■ RECORDS PROVIDED:
* * *
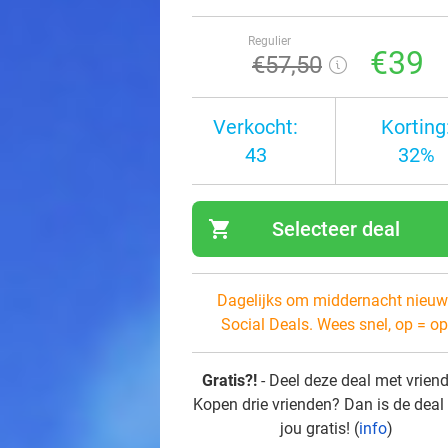
Regulier
€39
€57
,50
Verkocht:
Korting
43
32%
shopping_cart
Selecteer deal
navi
Dagelijks om middernacht nieuw
Social Deals. Wees snel, op = op
Gratis?!
- Deel deze deal met vrien
Kopen drie vrienden? Dan is de deal
jou gratis! (
info
)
* * *
■ WHAT NEEDS TO BE DONE:
A verbatim reproduction of each entry is expected, with every picture omitted.

■ ANSWER SPACE:
Regulier
€39
€57
,50
Verkocht:
Korting
43
32%
shopping_cart
Selecteer deal
navi
Dagelijks om middernacht nieuw
Social Deals. Wees snel, op = op
Gratis?!
- Deel deze deal met vrien
Kopen drie vrienden? Dan is de deal
jou gratis! (
info
)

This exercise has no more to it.